(Action item)
Without any pictures, the records below should be reproduced exactly.

(Data to examine)

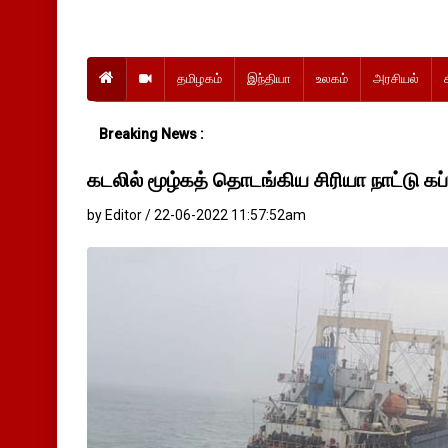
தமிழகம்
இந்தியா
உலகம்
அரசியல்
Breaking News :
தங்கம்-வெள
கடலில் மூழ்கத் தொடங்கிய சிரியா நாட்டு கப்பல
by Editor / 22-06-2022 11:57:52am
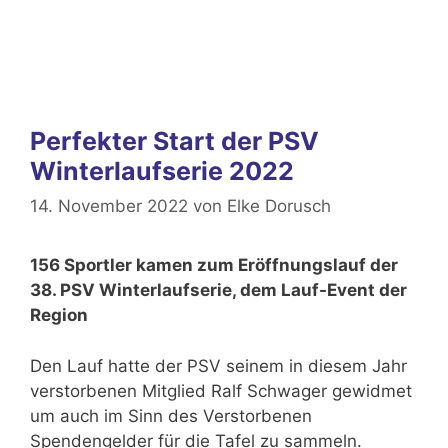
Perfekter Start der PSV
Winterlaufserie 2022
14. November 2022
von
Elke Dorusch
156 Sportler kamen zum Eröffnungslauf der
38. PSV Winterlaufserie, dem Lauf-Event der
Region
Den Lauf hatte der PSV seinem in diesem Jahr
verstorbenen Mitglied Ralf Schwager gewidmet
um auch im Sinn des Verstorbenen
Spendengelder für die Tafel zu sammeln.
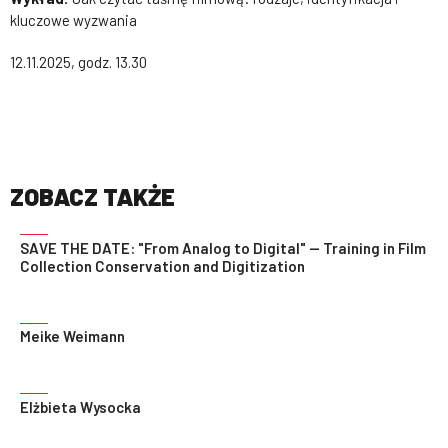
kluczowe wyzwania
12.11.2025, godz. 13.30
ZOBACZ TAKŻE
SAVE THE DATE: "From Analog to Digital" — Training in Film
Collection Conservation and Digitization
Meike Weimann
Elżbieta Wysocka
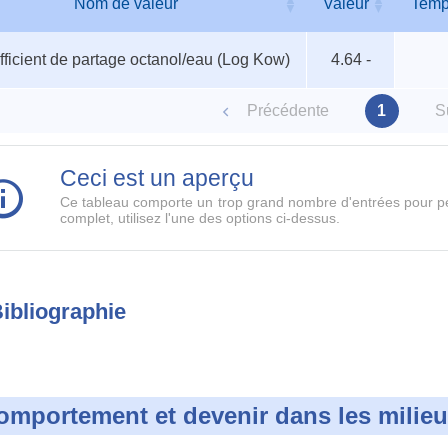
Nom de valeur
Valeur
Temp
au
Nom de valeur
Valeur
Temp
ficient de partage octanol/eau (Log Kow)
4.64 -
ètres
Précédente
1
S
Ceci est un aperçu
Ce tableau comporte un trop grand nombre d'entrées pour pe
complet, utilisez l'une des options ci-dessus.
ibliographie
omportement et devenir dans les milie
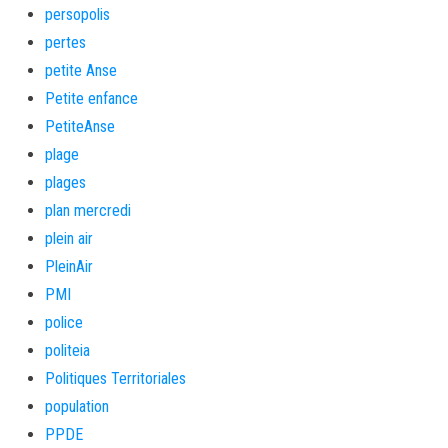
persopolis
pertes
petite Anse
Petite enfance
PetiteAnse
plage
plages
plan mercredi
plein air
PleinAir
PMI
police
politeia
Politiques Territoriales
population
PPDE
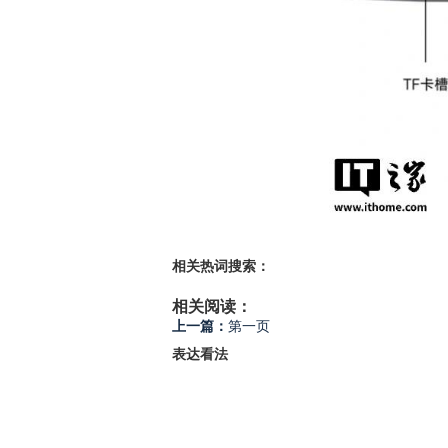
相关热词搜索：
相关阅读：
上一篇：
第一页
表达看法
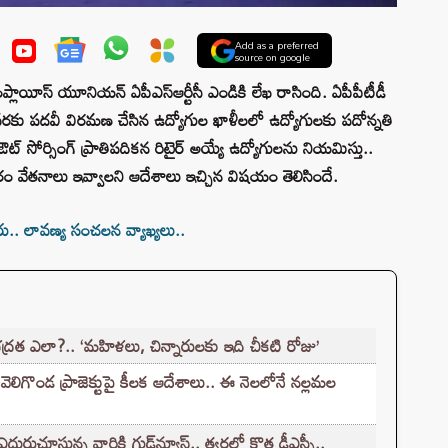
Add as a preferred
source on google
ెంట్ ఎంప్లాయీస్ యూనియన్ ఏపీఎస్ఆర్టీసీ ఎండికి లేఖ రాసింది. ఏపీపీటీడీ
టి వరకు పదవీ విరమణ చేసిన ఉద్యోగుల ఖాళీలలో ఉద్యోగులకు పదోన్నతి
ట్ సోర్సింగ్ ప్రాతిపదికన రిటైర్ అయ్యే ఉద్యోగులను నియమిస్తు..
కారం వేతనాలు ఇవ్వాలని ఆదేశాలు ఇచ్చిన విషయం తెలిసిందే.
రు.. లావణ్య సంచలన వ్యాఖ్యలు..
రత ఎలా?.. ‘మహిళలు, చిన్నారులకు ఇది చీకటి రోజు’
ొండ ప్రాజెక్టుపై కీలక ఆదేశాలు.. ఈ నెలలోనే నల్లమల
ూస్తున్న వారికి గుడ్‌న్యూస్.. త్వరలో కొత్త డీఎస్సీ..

(Expected output)
தமிழகம்
இந்தியா
உலகம்
அரசியல்
Breaking News :
தங்கம்-வெள
கடலில் மூழ்கத் தொடங்கிய சிரியா நாட்டு கப்பல
by Editor / 22-06-2022 11:57:52am
Perfekter Start der PSV
Winterlaufserie 2022
14. November 2022
von
Elke Dorusch
156 Sportler kamen zum Eröffnungslauf der
38. PSV Winterlaufserie, dem Lauf-Event der
Region
Den Lauf hatte der PSV seinem in diesem Jahr
verstorbenen Mitglied Ralf Schwager gewidmet
um auch im Sinn des Verstorbenen
Spendengelder für die Tafel zu sammeln.
kluczowe wyzwania
12.11.2025, godz. 13.30
ZOBACZ TAKŻE
SAVE THE DATE: "From Analog to Digital" — Training in Film
Collection Conservation and Digitization
Meike Weimann
Elżbieta Wysocka
Nom de valeur
Valeur
Temp
au
Nom de valeur
Valeur
Temp
ficient de partage octanol/eau (Log Kow)
4.64 -
ètres
Précédente
1
S
Ceci est un aperçu
Ce tableau comporte un trop grand nombre d'entrées pour pe
complet, utilisez l'une des options ci-dessus.
ibliographie
omportement et devenir dans les milie
persopolis
pertes
petite Anse
Petite enfance
PetiteAnse
plage
plages
plan mercredi
plein air
PleinAir
PMI
police
politeia
Politiques Territoriales
population
PPDE
相关热词搜索：
相关阅读：
上一篇：
第一页
表达看法
Add as a preferred
source on google
ెంట్ ఎంప్లాయీస్ యూనియన్ ఏపీఎస్ఆర్టీసీ ఎండికి లేఖ రాసింది. ఏపీపీటీడీ
టి వరకు పదవీ విరమణ చేసిన ఉద్యోగుల ఖాళీలలో ఉద్యోగులకు పదోన్నతి
ట్ సోర్సింగ్ ప్రాతిపదికన రిటైర్ అయ్యే ఉద్యోగులను నియమిస్తు..
కారం వేతనాలు ఇవ్వాలని ఆదేశాలు ఇచ్చిన విషయం తెలిసిందే.
రు.. లావణ్య సంచలన వ్యాఖ్యలు..
రత ఎలా?.. ‘మహిళలు, చిన్నారులకు ఇది చీకటి రోజు’
ొండ ప్రాజెక్టుపై కీలక ఆదేశాలు.. ఈ నెలలోనే నల్లమల
ూస్తున్న వారికి గుడ్‌న్యూస్.. త్వరలో కొత్త డీఎస్సీ..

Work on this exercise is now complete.